___ Provided data ___

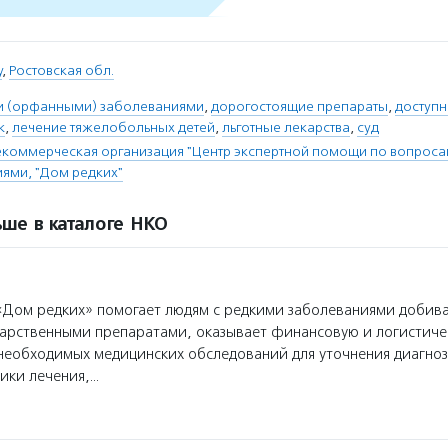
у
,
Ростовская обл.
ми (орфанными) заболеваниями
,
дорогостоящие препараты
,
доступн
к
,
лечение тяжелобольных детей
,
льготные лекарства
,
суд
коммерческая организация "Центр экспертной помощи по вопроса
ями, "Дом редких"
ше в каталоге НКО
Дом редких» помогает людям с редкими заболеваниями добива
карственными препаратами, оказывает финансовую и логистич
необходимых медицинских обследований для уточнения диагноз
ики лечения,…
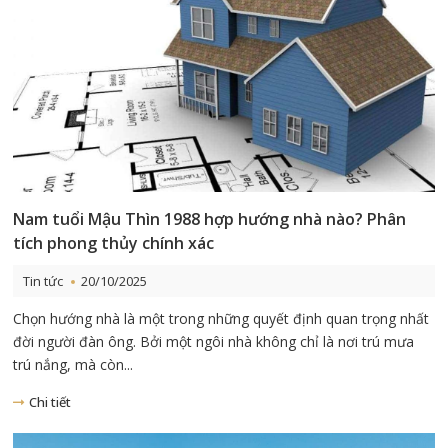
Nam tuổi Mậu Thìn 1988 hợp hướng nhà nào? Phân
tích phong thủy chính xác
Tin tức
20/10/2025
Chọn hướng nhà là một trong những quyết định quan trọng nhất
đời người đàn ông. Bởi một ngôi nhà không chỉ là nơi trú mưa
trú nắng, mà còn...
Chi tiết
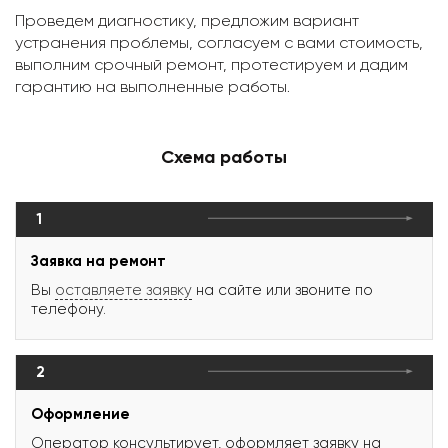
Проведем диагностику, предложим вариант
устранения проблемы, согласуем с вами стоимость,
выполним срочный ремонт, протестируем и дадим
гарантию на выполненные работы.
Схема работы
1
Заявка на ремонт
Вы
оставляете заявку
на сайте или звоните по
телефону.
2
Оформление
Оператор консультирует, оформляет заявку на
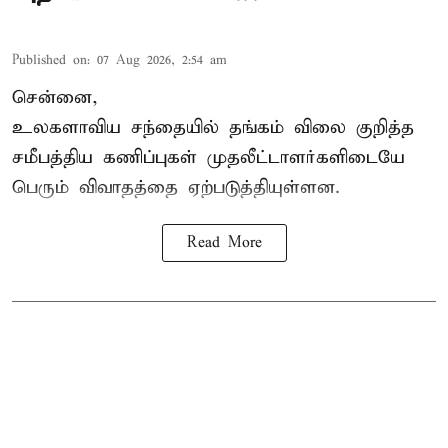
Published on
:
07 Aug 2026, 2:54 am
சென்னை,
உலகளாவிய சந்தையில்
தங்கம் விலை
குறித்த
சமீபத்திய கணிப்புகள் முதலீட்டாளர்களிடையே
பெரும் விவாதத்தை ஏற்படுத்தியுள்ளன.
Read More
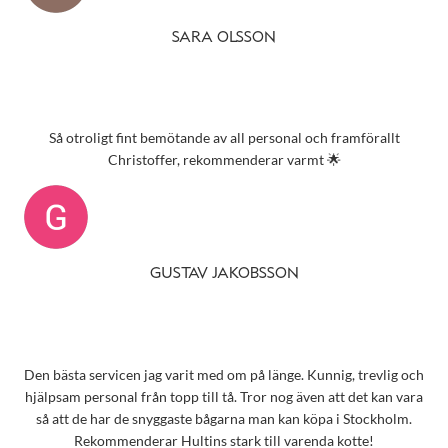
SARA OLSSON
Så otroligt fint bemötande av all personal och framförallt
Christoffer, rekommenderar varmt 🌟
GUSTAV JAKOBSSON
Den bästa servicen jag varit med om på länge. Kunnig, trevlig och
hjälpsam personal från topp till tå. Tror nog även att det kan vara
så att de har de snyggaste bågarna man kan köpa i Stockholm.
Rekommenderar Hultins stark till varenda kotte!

___

### Exercise goal
Pictures are not part of the copy. Return every record exactly.

### Output for this task
у
,
Ростовская обл.
ми (орфанными) заболеваниями
,
дорогостоящие препараты
,
доступн
к
,
лечение тяжелобольных детей
,
льготные лекарства
,
суд
коммерческая организация "Центр экспертной помощи по вопроса
ями, "Дом редких"
ше в каталоге НКО
Дом редких» помогает людям с редкими заболеваниями добива
карственными препаратами, оказывает финансовую и логистич
необходимых медицинских обследований для уточнения диагноз
ики лечения,…
Nam tuổi Mậu Thìn 1988 hợp hướng nhà nào? Phân
tích phong thủy chính xác
Tin tức
20/10/2025
Chọn hướng nhà là một trong những quyết định quan trọng nhất
đời người đàn ông. Bởi một ngôi nhà không chỉ là nơi trú mưa
trú nắng, mà còn...
Chi tiết
Проведем диагностику, предложим вариант
устранения проблемы, согласуем с вами стоимость,
выполним срочный ремонт, протестируем и дадим
гарантию на выполненные работы.
Схема работы
1
Заявка на ремонт
Вы
оставляете заявку
на сайте или звоните по
телефону.
2
Оформление
Оператор консультирует, оформляет заявку на
Published on
:
07 Aug 2026, 2:54 am
சென்னை,
உலகளாவிய சந்தையில்
தங்கம் விலை
குறித்த
சமீபத்திய கணிப்புகள் முதலீட்டாளர்களிடையே
பெரும் விவாதத்தை ஏற்படுத்தியுள்ளன.
Read More
SARA OLSSON
Så otroligt fint bemötande av all personal och framförallt
Christoffer, rekommenderar varmt 🌟
GUSTAV JAKOBSSON
Den bästa servicen jag varit med om på länge. Kunnig, trevlig och
hjälpsam personal från topp till tå. Tror nog även att det kan vara
så att de har de snyggaste bågarna man kan köpa i Stockholm.
Rekommenderar Hultins stark till varenda kotte!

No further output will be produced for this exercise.